By Adrienne Fawcett
Along a parkway in Lake Bluff there is a tree that has been attracting visitors lately. There are a lot of trees, actually, this being a Tree Village. But lately one, two, sometimes three people have been seen crouching beneath just one of the trees in the parkway on Sheridan Road between Witchwood Lane and East Sheridan Place. It’s a curious site, because the parkway is usually empty. So one day this week I asked them what they’re doing. Turns out they’re harvesting the fruit of the female Gingko tree.
That’s for certain, because they had two big buckets full the yellow fruit. I also learned the couple is Korean. But beyond that it was hard to converse because they don’t speak English and I don’t speak Korean. But the woman was friendly and seemed to say (though I can’t be sure) that they were harvesting the berries because they’re too expensive to buy them in stores.
I couldn’t understand her explanation of what they were going to do with the berries–she seemed to describe putting them in a pot on a stove. But again–I can’t be sure. So I looked up recipes for Gingko fruit.
The fruit is apparently malodorous–some articles described it as smelling like vomit or rotten fruit. That I didn’t smell it doesn’t mean it didn’t smell–it could mean the wind was blowing a certain way, or that my own sense of smell is, like so many things, fading as the years pass.
I also learned via Google that it’s the seed that people are after–not the gooey fruit. Here are some other things Google turned up:
www.tasteofhongkong.com: “It has been known among Chinese people that the ginkgo nuts are mostly beneficial to our respiratory system including asthma, bronchitis, and coughs. Some even believe that they are good for people suffering from over-active bladder and children with bed-wetting problem. I use them often for culinary purposes, like cooking in soups, desserts, or even in porridge for added flavors”

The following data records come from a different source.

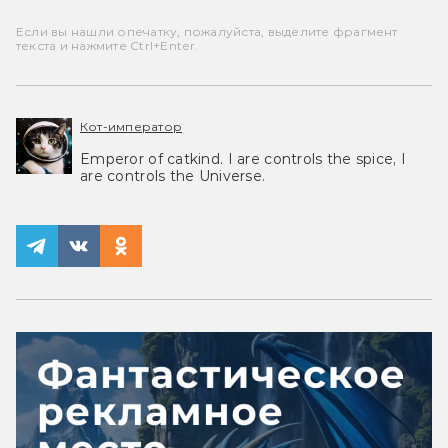
Если вы нашли опечатку, пожалуйста, выделите фрагмент
текста и нажмите Ctrl+Enter.
Кот-император
Emperor of catkind. I are controls the spice, I
are controls the Universe.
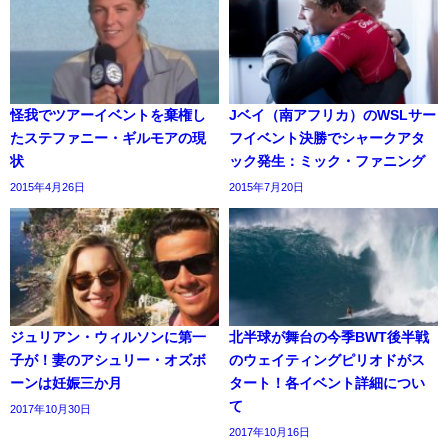
怪我でツアーイベントを棄権し
Jベイ（南アフリカ）のWSLサー
たステファニー・ギルモアの現
フイベント決勝でシャークアタ
状
ック発生：ミック・ファニング
2015年4月26日
2015年7月20日
ジュリアン・ウィルソンに第一
北半球が舞台の今季BWT後半戦
子が！妻のアシュリー・オズボ
のウェイティングピリオドがス
ーンは妊娠三か月
タート！各イベント詳細につい
て
2017年10月30日
2017年10月16日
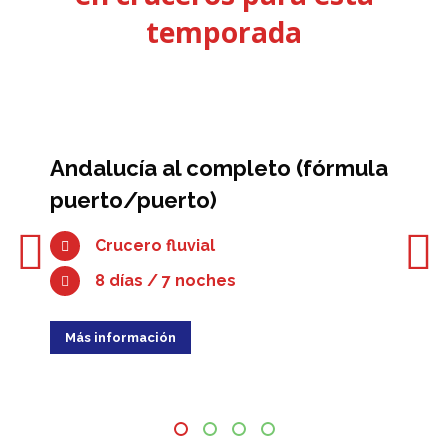
temporada
Andalucía al completo (fórmula
puerto/puerto)
Crucero fluvial
8 días / 7 noches
Más información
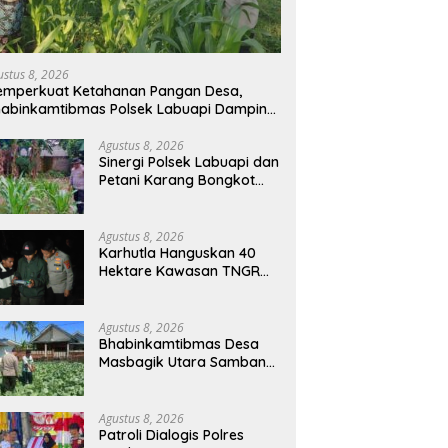
ustus 8, 2026
mperkuat Ketahanan Pangan Desa,
abinkamtibmas Polsek Labuapi Dampingi
tani Kuranji Dalang
Agustus 8, 2026
Sinergi Polsek Labuapi dan
Petani Karang Bongkot
Memperkuat Ketahanan
Pangan Nasional
Agustus 8, 2026
Karhutla Hanguskan 40
Hektare Kawasan TNGR
Sembalun, Kapolres Lotim
Turun Langsung
Padamkan Api
Agustus 8, 2026
Bhabinkamtibmas Desa
Masbagik Utara Sambangi
Petani, Dukung Ketahanan
Pangan dan Swasembada
Pangan
Agustus 8, 2026
Patroli Dialogis Polres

www.blossomnursery.com: Ginkgoes are primitive gymnosperms. A tree is either female or male, carrying either ovules or pollen on the same short stalks as the leaves. The ovules mature into round seeds covered by yellow to orange flesh. The seeds are considered a delicacy in China and other Asian countries. They must be roasted or boiled before eating, and are considered to be a beneficial tonic. The Chinese name for the seed translates as “silver almond”. The Ginkgo Biloba tree may have served as food for dinosaurs during the Mesozoic Era over 200 million years ago. For this reason it is referred to as “the living fossil”. It is the oldest surviving species of tree on earth. For many centuries, the ginkgo has been cultivated as a sacred tree in Chinese and Japanese Buddhist temple gardens. Some ginkgoes are believed to be over 1,000 years old. The ginkgo is now planted throughout much of the United States as an ornamental tree. Ginkgo leaves are fan~shaped and grow in bunches at the end of short stalks. The tree usually stands 60 to 80 feet (18 to 24 meters) tall at maturity. The USDA zone of northernmost growth for Ginkgo is 5. They grow on a wide range of soils, preferring pH 6.0 ~ 6.5. They are highly adaptable and tolerant. They are traditionally esteemed as bonsai trees. Because ginkgo is highly resistant to insects, disease, and air pollution, it is often planted along streets in cities. In fact, ginkgo trees are so hardy that a solitary ginkgo was the only tree to survive the atomic blast in Hiroshima, sprouting back months later from a charred trunk! Ginkgo’s medicinal use can be traced back to ancient China, where the population used the dried herb for poor circulation, memory loss, and general mental deterioration. The world’s first great herbalist, the Chinese emperor Shen Nung, called ginkgo ‘good for the heart and lungs.’ A standardized leaf extract of Ginkgo is one of the most widely used herbal preparations in the world today. It has been shown clinically to be effective in improving blood circulation to the peripheral organs, including the brain and for this reason is especially valued to improve mental function in the elderly, and for tinnitus.”
www.bridgeandtunnelclub.com: visit this one for photos of gingko from fruit to nut
www.recipetips.com: “A sweet, buff-colored, olive sized nut that is obtained from the center of the inedible fruit of the maidenhair tree, which is native to China. The hard shell of the nut is removed and the nutmeat inside is soaked in hot water to loosen the skin, which is discarded. Ginkgo nuts, which are available in Asian markets, are sold dried or canned in brine. The brine must be rinsed from the nuts before they can be used. Ginkgo nuts turn bright green when they are cooked and have a resinous flavor. They are very popular in Asian cooking, especially in Japanese recipes.”